I am often asked about when you can marry, i.e. time of day, etc. The short answer is that as long as you can find a competent marriage officer willing to accommodate you, there is nothing to stop you marrying at midnight on a Sunday if that’s what you want!
It is quite popular today for brides to continue using their maiden names after their marriage and there is certainly nothing to prevent you from doing so. There is no special permission required or anything that you need to do, as you are not obliged by law to take your husband’s name. This is in fact quite a common practice amongst professional people such as doctors, attorneys and reporters who have built up a reputation under their maiden names which they do not wish to lose.
The position may be a bit more complicated if you use both names, as you will not have an identity document reflecting your married name. Production of your identity document in your maiden name, together with a copy of your marriage certificate, should however be sufficient to satisfy any bank, etc.
In terms of South African law, a couple may marry either without an antenuptial contract, that is in community of property, or with one, which will generally exclude community of property and may be either with or without accrual.
It is also very important to note that in South Africa, if no antenuptial contract is signed prior to the wedding, you are automatically married in community of property. In layman’s terms this means that all property which is owned by either spouse becomes part of the joint estate upon marriage, whether it is theirs at the time of the marriage or is acquired by them after the wedding. The downside of marrying in community of property is that, should either of you face bankruptcy during the course of the marriage, your joint estate is vulnerable to the claims of your creditors. If you want to avoid this, it is essential to visit an attorney prior to your marriage.

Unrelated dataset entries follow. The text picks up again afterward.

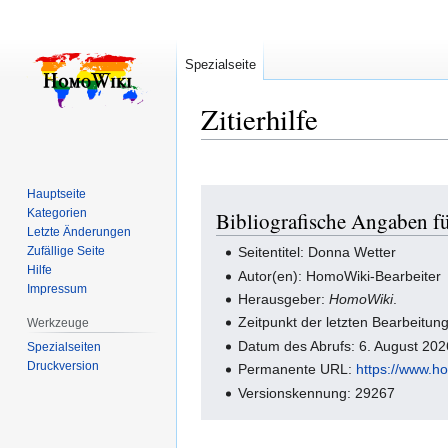
Spezialseite
Zitierhilfe
Hauptseite
Zur
Zur
Kategorien
Bibliografische Angaben f
Navigation
Suche
Letzte Änderungen
springen
springen
Zufällige Seite
Seitentitel: Donna Wetter
Hilfe
Autor(en): HomoWiki-Bearbeiter
Impressum
Herausgeber:
HomoWiki
.
Zeitpunkt der letzten Bearbeitu
Werkzeuge
Datum des Abrufs: 6. August 20
Spezialseiten
Druckversion
Permanente URL:
https://www.h
Versionskennung: 29267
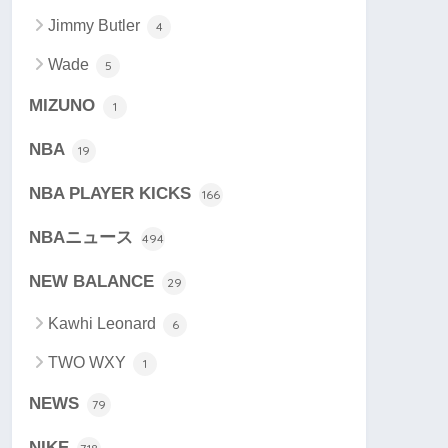
Jimmy Butler
4
Wade
5
MIZUNO
1
NBA
19
NBA PLAYER KICKS
166
NBAニュース
494
NEW BALANCE
29
Kawhi Leonard
6
TWO WXY
1
NEWS
79
NIKE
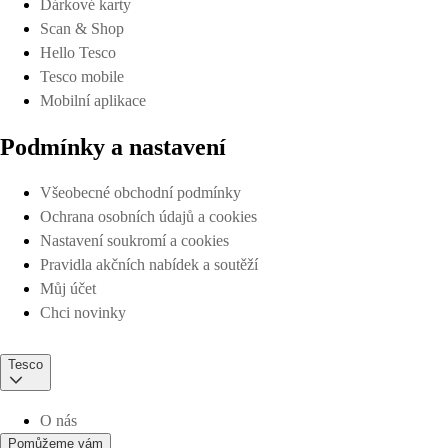
Dárkové karty
Scan & Shop
Hello Tesco
Tesco mobile
Mobilní aplikace
Podmínky a nastavení
Všeobecné obchodní podmínky
Ochrana osobních údajů a cookies
Nastavení soukromí a cookies
Pravidla akčních nabídek a soutěží
Můj účet
Chci novinky
Tesco
O nás
Pomůžeme vám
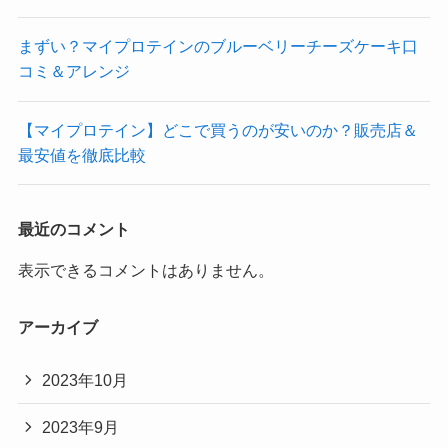
まずい？マイプロテインのブルーベリーチーズケーキ口
コミ＆アレンジ
【マイプロテイン】どこで買うのが安いのか？販売店＆
最安値を徹底比較
最近のコメント
表示できるコメントはありません。
アーカイブ
2023年10月
2023年9月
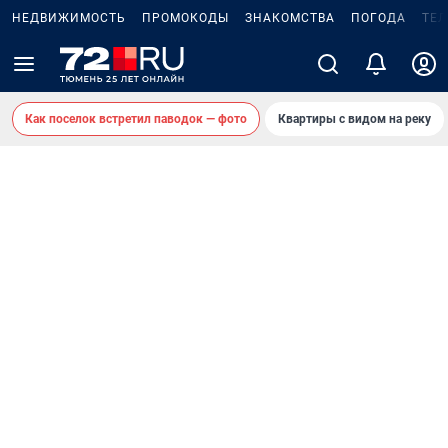
НЕДВИЖИМОСТЬ
ПРОМОКОДЫ
ЗНАКОМСТВА
ПОГОДА
ТЕ
Как поселок встретил паводок — фото
Квартиры с видом на реку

If you are a South African female marrying someone from a foreign country, bear in mind that the law of your prospective husband’s domicile (his home country) at the time of the marriage, applies – both during the marriage and on dissolution. Some countries will only ever apply their own law, notwithstanding the fact that the parties desire their marriage to be governed by the law of the country where they were married. In these instances it is best to contact an attorney prior to the marriage to enquire about your legal status.
In closing I would like to share with you a statement that appears on the display of a firm of attorneys who advertise at Celebration House. I have always found it to be profound, truthful and certainly food for thought. It reads: ‘Marriages may be made in heaven but they have to be lived on earth!’